The higher the RE, the lower the complexity of the text . The expected output is between [0 - 100], but formatting errors can cause errors. These will be normalized to expected values ​​(ie 0-100)

  • RE mutations can occur due to incorrect text formatting (eg missing punctuation, ...) *
Flesch-Kincaid level

RL = 0.39 x (TW / TS) + 11.8 x (TSYL / TW) - 15.59

** TW ** = Total Words

** TS ** = Total Sentences

** TSYL ** = Total Syllables

The result corresponds to the US grade level.

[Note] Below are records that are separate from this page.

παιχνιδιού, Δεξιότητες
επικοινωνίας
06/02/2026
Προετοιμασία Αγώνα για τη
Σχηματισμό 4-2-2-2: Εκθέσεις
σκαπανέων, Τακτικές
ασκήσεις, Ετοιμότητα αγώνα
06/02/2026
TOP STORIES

It is optimally between ** [0 - 12] **, and extreme values ​​range between ** [- 3,4 - 13 +] **. As with RE, the result depends on the correct formatting of the text.

Performs text readability tests above the corpus, using the Flesch method and the Flesch-Kincaid method.

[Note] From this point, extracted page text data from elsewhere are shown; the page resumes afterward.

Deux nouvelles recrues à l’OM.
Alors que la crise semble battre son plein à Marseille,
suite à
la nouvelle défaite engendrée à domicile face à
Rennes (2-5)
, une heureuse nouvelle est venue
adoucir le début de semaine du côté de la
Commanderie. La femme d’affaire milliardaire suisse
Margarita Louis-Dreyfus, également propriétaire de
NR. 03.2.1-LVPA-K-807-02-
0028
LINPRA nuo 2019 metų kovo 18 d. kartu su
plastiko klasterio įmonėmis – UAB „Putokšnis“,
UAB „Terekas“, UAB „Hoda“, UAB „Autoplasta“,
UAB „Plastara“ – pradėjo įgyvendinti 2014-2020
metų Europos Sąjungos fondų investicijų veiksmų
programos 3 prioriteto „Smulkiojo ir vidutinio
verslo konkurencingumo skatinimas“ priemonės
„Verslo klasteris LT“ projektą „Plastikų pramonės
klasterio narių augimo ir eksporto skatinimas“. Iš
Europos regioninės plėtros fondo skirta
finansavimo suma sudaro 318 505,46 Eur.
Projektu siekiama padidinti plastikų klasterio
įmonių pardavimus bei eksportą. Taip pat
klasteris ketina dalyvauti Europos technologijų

The Flesch method returns a readability score, which is a decimal number between 0 and 100.

The Flesch-Kincaid method returns a readability grade level, which is a decimal number between 0 and 10.

Call example:

`` python #call results = readability_test (".", "* .txt")

#iteration between results for result in results: print "File Name" + result [0] print "Flesch score" + str (result [1]) print "Flesch-Kincaid Grade" + str (result [2]) ``

Example result:

`` File name. \ 1.txt Flesch score 69.45625 Flesch-Kincaid grade 6.36638888889

File name. \ 2.txt Flesch score 83.8535714286 Flesch-Kincaid grade 5.04142857143

File name. \ 3.txt Flesch score 99.0157142857 Flesch-Kincaid grade 1.18761904762

File name. \ 4.txt Flesch score 79.4342857143 Flesch-Kincaid grade 7.39682539683 ``

Description of readability_test function:

Entrance:

  • root: str - The root directory for searching documents
  • file_pattern: string - regex file selection pattern (eg" * "," \ *. txt ", ...)

Exit:

Array object generator (evaluation happens only when accessing the value - irrelevant to the end user)

(file_path: str, flesch_readability_ease_score: num [0-100], flesch_kincaid_grade_level: num [0-10])

CSV Maker

Combine two input csv files into one output. ** The program looks for files on the path: **

./ml-database

Application example:

`` python fileToJoin1 = "learning_set_elicitors.csv" fileToJoin2 = "learning_set_completers.csv" outputFile = "learning_set.csv"

joinFiles (fileToJoin1, fileToJoin2, outputFile)

``

The above example would mean that we want to combine the learning_set_elicitors.csv and learning_set_completers.csv files on the path ./ml-database (./ml-database/learning_set_elicitors.csv, ..) to the learning_set.csv output file.

filetoJoin1 and fileToJoin2 are input files. outputFile is the output file we want to generate. joinFiles (input_dat1, input_dat2, output_dat) is the function call that performs the merge.